Up early, driving past 132' high Tower Falls and out the north entrance to Yellowstone. In Gardiner, just north of the park, I picked up an interesting little booklet entitled "Yankee Jim and the Yellowstone Trail," about the man who built a private road through a canyon north of the park; it also includes some detail about the early Yellowstone Trail, a forerunner of US 89 in this region.

Rainbow Dam, Missouri River, Great Falls, MT

Then I spent the rest of the day following 89 north towards Canada. After Gardiner, the only towns of any size along the 350-mile drive were Livingston (where the local museum was closed until noon, and I didn't have time to wait) and Great Falls. Just east of Great Falls is the Rainbow Dam across the Missouri, with a "Lewis and Clark Overlook" providing a lovely view of a dam which would have astonished Lewis and Clark. Great Falls is also the home of the Charles M. Russell museum, collecting the works of the renowned Western painter/sculptor next to his home and studio. (I prefer Frederic Remington's work, though -- and he worked from a studio less than five miles from where I grew up in the New York suburbs.)

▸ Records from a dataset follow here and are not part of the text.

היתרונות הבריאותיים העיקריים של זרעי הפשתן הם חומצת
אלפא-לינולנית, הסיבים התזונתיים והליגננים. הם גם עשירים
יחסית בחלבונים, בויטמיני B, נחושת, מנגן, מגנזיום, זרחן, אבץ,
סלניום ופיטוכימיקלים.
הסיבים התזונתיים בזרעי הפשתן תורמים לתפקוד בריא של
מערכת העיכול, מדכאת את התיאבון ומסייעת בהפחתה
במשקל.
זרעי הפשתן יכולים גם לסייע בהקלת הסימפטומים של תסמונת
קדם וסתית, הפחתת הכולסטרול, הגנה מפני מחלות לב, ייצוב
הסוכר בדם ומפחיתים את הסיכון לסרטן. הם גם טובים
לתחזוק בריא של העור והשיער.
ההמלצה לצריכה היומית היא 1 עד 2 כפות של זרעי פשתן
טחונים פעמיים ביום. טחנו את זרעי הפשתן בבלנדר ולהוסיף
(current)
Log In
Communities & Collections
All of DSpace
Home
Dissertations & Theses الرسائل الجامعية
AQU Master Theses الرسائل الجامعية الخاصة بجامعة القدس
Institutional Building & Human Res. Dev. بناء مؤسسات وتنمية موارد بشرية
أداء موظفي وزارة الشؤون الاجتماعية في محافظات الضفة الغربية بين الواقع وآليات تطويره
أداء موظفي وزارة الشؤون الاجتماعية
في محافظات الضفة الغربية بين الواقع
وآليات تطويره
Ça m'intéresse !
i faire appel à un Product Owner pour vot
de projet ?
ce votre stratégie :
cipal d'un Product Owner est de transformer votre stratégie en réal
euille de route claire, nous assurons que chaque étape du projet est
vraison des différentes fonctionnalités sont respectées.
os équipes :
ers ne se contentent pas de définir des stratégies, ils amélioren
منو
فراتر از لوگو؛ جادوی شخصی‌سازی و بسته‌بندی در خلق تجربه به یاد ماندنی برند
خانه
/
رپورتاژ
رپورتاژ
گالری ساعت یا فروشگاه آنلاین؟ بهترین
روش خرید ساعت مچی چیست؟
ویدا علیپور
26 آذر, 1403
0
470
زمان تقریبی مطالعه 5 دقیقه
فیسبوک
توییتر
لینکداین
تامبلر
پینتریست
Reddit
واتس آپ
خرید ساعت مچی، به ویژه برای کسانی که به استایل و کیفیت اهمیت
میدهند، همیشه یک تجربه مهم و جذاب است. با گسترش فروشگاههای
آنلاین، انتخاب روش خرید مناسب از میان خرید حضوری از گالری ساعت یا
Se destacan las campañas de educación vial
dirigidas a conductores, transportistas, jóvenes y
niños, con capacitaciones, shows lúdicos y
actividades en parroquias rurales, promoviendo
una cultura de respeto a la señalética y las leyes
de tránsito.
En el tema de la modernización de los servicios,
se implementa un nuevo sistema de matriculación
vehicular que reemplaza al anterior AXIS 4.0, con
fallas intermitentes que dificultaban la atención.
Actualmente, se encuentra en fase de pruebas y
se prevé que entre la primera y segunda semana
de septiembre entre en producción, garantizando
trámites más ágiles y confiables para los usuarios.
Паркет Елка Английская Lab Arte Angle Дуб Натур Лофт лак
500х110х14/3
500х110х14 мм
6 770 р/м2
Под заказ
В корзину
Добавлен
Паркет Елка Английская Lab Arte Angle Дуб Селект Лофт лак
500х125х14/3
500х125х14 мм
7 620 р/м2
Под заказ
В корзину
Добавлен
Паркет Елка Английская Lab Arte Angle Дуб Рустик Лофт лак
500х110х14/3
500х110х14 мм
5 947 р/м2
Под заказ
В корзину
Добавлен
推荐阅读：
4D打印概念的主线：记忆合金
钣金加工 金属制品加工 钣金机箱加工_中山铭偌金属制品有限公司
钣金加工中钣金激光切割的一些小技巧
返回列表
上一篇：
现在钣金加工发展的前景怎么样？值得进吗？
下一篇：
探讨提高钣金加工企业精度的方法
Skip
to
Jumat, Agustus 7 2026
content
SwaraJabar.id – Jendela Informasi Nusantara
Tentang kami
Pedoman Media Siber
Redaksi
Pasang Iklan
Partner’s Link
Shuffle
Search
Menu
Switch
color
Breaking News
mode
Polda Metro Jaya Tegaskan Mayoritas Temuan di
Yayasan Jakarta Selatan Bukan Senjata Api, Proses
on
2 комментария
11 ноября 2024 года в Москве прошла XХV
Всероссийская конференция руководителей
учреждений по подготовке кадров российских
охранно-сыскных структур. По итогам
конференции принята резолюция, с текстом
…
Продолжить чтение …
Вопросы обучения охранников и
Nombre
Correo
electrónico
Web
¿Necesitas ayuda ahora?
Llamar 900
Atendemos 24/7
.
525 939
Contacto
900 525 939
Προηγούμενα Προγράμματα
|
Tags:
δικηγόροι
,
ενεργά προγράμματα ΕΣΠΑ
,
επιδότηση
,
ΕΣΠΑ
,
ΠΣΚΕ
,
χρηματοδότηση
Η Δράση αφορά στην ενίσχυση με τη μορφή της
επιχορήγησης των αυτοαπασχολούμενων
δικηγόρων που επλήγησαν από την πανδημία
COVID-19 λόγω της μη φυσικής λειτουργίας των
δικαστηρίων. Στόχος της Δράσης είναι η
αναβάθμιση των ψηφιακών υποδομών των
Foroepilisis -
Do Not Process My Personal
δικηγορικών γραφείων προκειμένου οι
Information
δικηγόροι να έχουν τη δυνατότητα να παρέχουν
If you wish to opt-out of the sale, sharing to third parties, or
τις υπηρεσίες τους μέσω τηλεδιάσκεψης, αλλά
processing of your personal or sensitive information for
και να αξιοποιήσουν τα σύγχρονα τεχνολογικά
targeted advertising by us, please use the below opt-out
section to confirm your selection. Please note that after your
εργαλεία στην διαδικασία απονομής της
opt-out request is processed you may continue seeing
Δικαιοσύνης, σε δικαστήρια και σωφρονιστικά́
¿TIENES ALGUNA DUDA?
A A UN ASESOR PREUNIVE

US 89, south of Browning, MT

Though Great Falls tries to be a "Gateway to the West" city, it's actually in the middle of the wheat-growing prairie, with architecture -- and traffic -- resembling North Dakota more than the Rockies. The eastern two-thirds of Montana is grain country, and notwithstanding America the Beautiful's reference to "amber waves of grain," those waves get awfully damn repetitive after the first 20 miles. From Great Falls, it was north 120 miles to Browning, where I stayed at the Glacier Motel, a small, nine-unit place on the east side of town.